Link to the rest at The Wall Street Journal (Link may expire)
This legislation passed the House of Representatives almost unanimously yesterday and the President is expected to sign it.
Here’s the definition of a trade secret from the new legislation:
The DTSA broadly defines the term “trade secret” to mean “all forms and types of financial, business, scientific, technical, economic, or engineering information, including patterns, plans, compilations, program devices, formulas, designs, prototypes, methods, techniques, processes, procedures, programs, or codes, whether tangible or intangible, and whether or how stored, compiled, or memorialized physically, electronically, graphically, photographically, or in writing if—(A) the owner thereof has taken reasonable measures to keep such information secret; and (B) the information derives independent economic value, actual or potential, from not being generally known to, and not being readily ascertainable through proper means by, the another person who can obtain economic value from the disclosure or use of the information.” Although this definition is broad and certainly includes abstract ideas and laws of nature, it might not encompass information that is only stored in the human mind.
Link to more detail at Patently-O
Got that?
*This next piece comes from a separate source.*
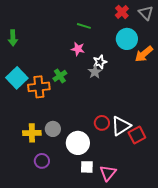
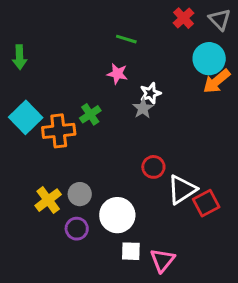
cyan circle: (127, 39) -> (209, 59), moved
red circle: (102, 123) -> (153, 167), moved
yellow cross: (32, 133) -> (48, 200), turned -36
purple circle: (42, 161) -> (77, 229), moved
Information “stored” in your mind might or might not be owned by someone else.
Tech companies have been using trade secrets for some time to discourage competing companies from hiring valuable employees.
While a business may be exposed to liability for misappropriation by the actions of its overzealous employees, the risk arises more frequently in the hiring process. New employees with knowledge of a former employer’s trade secrets, for example, may expose the new employer to liability by using or disclosing secrets in the course of their employment. It is not necessary that the new employee actually use or disclose a former employer’s trade secrets to expose a subsequent employer to liability. An employer can be enjoined from hiring a new employee where it is “inevitable” that the employee will use or disclose a former employer’s trade secrets in the course of subsequent employment.
Link to more detail at Fairfield & Woods
While PG has perused the occasional confidentiality clause in publishing contracts, he has never seen explicit obligations placed on an author to keep trade secrets of a publisher safe.
Unfortunately, PG predicts this new legislation will catch the attention of counsel for publishers. More verbiage will be added to the contracts publishers want authors to sign. Perhaps by claiming royalty statements or emails from editors contain trade secrets, some publishers will seek another hammer to keep their authors barefoot and pregnant.
It is in the nature of major new laws that several years are required for trial and appellate courts to apply the broad legislative language to the particular facts of individual cases. Court opinions under state law protecting trade secrets may provide some guidance, but in the face of brand new statutory language, it will be easier to argue that definitions and principles developed under state law won’t apply.
This period of some uncertainty about what is and is not protected and/or permitted will give the holders of trade secrets (who usually have more resources than individuals who are employees or contractors) an additional hammer to wave in the direction of those individuals. Inevitably, more than a few companies will overreach. Trade secrets litigation is already expensive and will become more so in the near future.
And, yes, trade secrets laws do limit the First Amendment rights of individuals to freedom of expression, but this exception is well-established under cases arising from state trade secret laws.